To a human engineer who knows the product, this is almost enough. They know which dashboard. They know what "easily" means in your design system. They know "sensible defaults" means last 30 days because every other view does that. They know the dropdown belongs in the filter bar, not the header. They know it should persist in URL params because all your filters do.
To an agent, the same bullet is six unmade decisions. The agent will make all six. Some will be right. Some will be wrong. You won't know which until you read the code — and at that point you've spent more time reading than you would have spent writing the spec properly in the first place.
The principle: an agent-ready spec makes the implicit explicit. Not all implicit knowledge — codebase conventions are still inherited from the code itself — but the implicit product decisions, the ones a fresh contributor would have to ask about over coffee.

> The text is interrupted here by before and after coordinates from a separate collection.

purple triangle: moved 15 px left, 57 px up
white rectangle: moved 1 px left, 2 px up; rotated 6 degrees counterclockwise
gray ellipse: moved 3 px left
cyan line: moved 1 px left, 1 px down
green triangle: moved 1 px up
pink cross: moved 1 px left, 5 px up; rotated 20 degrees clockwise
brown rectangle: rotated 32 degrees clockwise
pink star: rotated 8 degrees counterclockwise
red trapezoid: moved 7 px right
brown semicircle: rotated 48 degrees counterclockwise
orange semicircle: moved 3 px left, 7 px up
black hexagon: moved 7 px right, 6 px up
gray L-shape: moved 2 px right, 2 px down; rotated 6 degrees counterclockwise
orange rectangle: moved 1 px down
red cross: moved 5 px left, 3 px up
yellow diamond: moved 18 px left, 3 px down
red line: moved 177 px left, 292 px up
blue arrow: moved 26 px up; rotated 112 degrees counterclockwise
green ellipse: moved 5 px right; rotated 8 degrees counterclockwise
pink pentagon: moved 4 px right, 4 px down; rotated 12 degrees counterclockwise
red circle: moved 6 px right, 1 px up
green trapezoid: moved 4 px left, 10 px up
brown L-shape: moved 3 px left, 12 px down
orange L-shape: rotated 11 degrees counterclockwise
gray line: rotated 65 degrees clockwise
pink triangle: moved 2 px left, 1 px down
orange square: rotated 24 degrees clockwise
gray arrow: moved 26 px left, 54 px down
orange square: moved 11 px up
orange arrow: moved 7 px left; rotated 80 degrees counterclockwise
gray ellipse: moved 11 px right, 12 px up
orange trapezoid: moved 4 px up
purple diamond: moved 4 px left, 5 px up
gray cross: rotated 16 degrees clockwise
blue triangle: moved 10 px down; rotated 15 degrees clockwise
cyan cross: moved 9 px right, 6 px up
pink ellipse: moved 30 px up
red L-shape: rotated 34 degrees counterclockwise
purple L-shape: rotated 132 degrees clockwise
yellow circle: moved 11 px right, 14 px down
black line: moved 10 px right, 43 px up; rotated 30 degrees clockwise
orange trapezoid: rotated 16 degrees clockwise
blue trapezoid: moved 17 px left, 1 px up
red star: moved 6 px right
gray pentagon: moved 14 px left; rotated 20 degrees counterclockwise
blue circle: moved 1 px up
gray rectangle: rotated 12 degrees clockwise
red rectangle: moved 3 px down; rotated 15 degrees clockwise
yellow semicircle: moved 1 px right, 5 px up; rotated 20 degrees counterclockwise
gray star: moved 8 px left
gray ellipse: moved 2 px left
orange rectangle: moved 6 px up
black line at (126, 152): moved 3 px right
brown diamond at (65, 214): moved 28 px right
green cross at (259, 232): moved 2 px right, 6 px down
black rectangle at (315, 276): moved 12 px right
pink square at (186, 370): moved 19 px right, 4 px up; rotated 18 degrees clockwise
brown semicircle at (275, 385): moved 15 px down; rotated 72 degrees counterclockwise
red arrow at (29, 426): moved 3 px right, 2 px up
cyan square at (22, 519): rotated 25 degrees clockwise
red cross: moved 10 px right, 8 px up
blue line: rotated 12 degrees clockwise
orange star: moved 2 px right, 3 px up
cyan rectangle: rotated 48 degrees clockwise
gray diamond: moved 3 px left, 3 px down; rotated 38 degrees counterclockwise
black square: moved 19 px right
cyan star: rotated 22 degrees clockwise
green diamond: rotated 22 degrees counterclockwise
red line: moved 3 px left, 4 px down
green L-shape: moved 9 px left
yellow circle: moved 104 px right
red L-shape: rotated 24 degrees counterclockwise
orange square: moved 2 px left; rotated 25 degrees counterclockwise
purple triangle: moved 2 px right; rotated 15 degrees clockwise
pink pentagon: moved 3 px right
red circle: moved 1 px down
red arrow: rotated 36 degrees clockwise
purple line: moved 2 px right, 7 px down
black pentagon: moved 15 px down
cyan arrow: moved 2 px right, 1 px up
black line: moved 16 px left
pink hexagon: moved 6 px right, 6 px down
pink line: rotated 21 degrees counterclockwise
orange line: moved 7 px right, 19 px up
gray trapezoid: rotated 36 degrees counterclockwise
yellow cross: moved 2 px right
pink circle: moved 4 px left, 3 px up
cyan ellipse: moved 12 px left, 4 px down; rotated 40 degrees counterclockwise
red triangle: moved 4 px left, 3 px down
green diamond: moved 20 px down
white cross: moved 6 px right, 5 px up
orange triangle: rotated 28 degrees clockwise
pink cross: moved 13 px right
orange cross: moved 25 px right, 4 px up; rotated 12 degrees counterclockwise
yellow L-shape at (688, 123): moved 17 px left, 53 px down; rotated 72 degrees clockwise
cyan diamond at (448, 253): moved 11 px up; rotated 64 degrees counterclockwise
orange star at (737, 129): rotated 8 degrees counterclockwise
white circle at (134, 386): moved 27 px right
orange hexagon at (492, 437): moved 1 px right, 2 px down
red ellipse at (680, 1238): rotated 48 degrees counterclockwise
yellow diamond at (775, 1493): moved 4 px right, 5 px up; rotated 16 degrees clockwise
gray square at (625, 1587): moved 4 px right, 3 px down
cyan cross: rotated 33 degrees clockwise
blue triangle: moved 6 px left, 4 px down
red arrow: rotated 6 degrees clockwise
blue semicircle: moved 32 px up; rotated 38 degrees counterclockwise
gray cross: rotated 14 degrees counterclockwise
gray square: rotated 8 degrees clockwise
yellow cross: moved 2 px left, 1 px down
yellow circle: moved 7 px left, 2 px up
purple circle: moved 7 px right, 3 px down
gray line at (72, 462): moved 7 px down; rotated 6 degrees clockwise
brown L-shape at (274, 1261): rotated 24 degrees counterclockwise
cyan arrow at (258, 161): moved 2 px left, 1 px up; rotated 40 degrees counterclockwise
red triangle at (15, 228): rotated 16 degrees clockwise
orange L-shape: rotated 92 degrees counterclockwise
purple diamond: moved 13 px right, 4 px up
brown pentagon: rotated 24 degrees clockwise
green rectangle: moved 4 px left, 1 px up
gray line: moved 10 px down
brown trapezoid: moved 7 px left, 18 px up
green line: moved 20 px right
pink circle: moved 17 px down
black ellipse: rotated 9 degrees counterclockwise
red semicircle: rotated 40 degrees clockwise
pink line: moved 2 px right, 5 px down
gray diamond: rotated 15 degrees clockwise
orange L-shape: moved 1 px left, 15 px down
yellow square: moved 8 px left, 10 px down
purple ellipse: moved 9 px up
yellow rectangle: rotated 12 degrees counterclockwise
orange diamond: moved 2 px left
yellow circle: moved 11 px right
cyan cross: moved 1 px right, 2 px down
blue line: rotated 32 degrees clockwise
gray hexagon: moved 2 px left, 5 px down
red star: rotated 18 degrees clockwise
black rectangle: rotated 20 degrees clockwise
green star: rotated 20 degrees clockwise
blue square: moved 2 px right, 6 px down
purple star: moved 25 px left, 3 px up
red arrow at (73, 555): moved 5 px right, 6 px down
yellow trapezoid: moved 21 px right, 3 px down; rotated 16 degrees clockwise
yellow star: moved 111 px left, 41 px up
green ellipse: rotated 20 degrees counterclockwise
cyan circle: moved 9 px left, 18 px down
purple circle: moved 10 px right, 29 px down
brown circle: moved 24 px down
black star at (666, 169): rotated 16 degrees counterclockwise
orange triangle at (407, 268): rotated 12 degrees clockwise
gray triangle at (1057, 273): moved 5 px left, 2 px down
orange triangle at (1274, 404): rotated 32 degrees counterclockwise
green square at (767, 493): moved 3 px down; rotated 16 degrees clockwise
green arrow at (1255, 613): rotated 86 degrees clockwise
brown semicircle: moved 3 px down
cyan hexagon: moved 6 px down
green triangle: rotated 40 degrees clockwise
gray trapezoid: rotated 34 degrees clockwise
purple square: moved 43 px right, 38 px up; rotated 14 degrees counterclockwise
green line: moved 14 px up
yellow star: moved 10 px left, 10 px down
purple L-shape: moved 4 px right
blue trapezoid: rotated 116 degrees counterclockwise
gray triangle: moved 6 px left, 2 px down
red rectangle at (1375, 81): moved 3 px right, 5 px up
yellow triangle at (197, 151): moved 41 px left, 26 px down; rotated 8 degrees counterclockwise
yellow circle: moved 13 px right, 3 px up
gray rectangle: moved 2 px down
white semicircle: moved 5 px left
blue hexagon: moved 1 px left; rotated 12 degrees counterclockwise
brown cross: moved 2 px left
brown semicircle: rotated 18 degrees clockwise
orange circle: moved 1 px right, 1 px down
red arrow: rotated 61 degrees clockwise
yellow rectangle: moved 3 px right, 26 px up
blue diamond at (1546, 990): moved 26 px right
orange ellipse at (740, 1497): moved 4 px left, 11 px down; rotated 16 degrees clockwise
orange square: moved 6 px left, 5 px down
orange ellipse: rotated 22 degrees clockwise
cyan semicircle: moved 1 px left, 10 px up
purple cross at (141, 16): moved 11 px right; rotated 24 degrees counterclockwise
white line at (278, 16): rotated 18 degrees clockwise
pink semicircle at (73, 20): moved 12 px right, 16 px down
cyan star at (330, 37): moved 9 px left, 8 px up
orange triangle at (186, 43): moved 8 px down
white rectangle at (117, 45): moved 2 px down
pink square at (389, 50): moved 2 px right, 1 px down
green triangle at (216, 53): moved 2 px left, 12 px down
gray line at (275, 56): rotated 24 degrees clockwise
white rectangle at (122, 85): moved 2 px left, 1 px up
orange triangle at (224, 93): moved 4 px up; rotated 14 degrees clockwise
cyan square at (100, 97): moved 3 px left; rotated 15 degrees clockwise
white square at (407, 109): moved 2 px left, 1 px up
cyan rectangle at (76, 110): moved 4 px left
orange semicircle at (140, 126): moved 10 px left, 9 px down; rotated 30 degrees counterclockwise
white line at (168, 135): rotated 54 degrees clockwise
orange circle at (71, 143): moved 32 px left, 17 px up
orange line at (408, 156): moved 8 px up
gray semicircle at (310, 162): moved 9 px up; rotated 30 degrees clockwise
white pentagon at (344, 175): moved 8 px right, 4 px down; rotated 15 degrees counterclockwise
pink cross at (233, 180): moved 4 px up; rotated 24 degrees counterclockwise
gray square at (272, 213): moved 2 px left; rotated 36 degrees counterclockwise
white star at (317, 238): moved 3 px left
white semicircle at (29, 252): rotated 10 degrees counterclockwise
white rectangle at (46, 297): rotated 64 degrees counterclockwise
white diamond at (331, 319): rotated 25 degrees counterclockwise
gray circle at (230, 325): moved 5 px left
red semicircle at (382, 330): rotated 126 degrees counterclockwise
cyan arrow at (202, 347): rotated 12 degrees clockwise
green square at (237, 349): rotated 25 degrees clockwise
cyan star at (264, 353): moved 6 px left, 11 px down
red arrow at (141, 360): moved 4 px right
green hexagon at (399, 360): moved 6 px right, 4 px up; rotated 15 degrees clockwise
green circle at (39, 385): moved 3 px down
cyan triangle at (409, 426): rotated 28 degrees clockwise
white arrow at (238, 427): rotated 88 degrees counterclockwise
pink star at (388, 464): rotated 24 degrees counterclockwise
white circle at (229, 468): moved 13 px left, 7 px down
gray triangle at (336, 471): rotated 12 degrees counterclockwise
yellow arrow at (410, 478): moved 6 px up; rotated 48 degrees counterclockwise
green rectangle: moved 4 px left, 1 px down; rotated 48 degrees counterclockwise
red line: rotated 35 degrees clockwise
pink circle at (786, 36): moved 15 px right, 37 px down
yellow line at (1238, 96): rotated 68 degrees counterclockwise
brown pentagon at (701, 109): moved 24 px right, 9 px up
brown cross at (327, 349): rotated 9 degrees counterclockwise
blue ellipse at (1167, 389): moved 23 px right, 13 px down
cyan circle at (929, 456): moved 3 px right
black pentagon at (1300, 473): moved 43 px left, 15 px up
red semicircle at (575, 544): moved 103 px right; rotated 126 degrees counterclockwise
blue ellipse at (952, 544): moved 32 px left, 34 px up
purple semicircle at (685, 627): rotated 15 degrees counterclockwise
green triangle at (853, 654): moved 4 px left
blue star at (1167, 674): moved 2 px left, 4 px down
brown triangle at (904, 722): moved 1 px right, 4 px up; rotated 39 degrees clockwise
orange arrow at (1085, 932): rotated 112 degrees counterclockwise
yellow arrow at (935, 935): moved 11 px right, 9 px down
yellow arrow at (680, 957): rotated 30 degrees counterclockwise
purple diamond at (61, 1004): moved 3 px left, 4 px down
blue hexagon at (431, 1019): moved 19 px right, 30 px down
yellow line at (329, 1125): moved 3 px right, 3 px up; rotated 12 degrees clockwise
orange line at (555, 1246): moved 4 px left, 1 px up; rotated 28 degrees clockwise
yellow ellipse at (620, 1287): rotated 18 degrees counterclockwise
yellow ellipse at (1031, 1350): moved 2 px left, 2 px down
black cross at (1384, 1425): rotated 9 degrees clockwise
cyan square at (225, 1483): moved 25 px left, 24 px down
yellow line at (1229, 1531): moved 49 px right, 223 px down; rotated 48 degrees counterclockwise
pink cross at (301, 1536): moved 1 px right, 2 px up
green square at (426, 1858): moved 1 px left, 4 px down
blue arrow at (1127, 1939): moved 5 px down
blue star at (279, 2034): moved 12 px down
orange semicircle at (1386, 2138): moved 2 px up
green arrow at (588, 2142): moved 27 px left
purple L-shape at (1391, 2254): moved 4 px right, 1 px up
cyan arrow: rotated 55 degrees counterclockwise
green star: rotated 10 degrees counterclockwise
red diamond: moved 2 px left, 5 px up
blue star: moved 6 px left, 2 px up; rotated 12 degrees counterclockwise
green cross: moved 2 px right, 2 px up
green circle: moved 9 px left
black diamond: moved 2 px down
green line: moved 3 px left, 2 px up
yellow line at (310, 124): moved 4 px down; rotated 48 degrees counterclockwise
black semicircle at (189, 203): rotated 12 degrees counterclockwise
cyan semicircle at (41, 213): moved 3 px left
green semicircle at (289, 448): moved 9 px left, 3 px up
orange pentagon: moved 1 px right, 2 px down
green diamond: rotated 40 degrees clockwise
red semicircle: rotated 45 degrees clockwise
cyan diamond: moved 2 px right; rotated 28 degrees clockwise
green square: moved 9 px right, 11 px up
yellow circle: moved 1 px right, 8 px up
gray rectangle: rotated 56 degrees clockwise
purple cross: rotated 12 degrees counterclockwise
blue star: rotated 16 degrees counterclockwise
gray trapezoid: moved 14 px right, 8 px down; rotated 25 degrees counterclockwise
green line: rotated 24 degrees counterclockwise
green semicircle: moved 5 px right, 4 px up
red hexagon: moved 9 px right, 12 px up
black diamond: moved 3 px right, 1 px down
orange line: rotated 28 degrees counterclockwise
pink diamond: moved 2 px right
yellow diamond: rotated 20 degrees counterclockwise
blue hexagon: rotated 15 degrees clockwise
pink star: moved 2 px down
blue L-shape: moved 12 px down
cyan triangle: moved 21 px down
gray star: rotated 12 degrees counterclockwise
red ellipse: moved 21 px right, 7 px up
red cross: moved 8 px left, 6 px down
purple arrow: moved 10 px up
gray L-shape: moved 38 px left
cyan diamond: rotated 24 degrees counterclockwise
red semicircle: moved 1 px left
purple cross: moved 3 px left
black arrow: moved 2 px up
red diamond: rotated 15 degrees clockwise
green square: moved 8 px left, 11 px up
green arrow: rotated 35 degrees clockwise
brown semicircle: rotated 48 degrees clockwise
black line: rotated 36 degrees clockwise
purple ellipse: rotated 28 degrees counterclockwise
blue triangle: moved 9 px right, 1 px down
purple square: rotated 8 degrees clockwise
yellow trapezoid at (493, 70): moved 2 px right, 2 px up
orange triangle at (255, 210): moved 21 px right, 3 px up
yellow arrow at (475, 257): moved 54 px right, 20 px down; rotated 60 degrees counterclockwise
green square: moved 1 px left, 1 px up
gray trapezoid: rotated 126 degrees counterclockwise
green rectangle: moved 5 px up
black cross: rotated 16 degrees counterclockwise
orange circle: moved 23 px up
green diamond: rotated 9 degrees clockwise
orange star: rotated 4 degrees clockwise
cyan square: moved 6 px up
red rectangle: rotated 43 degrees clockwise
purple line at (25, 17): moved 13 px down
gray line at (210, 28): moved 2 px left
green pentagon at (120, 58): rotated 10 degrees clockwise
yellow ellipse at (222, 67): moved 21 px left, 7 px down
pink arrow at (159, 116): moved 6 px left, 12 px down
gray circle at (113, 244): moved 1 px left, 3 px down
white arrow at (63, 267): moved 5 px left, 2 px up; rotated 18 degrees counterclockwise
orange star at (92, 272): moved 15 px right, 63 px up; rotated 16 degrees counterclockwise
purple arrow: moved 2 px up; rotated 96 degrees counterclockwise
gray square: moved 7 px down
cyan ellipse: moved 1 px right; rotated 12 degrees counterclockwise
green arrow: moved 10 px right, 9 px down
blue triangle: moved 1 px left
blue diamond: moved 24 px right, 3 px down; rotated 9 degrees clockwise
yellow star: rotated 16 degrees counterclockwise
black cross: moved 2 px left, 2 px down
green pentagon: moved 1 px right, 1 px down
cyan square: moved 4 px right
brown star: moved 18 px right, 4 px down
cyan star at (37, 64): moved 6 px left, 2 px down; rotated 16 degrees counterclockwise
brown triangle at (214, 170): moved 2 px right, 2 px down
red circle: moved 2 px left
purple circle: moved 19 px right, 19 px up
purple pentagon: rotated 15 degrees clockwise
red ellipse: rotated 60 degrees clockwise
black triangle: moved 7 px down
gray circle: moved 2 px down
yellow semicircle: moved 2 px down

What problem is being solved, for whom, and why now. Two or three sentences. The agent uses this to break ties when the behavior section is silent — and the behavior section is always silent on something. Without context, ties get broken arbitrarily.
What the system should do, concretely. Bullets are fine. Each bullet should be something you could write a test for. "The dashboard should be fast" is not a behavior bullet. "Initial render under 200ms on 10K rows" is.
The checklist that makes the task done. Phrased as observable outcomes. The agent will use these as its definition of success and as its self-check before declaring the work complete. If reviewing this list takes you longer than reading the diff, the criteria are too vague.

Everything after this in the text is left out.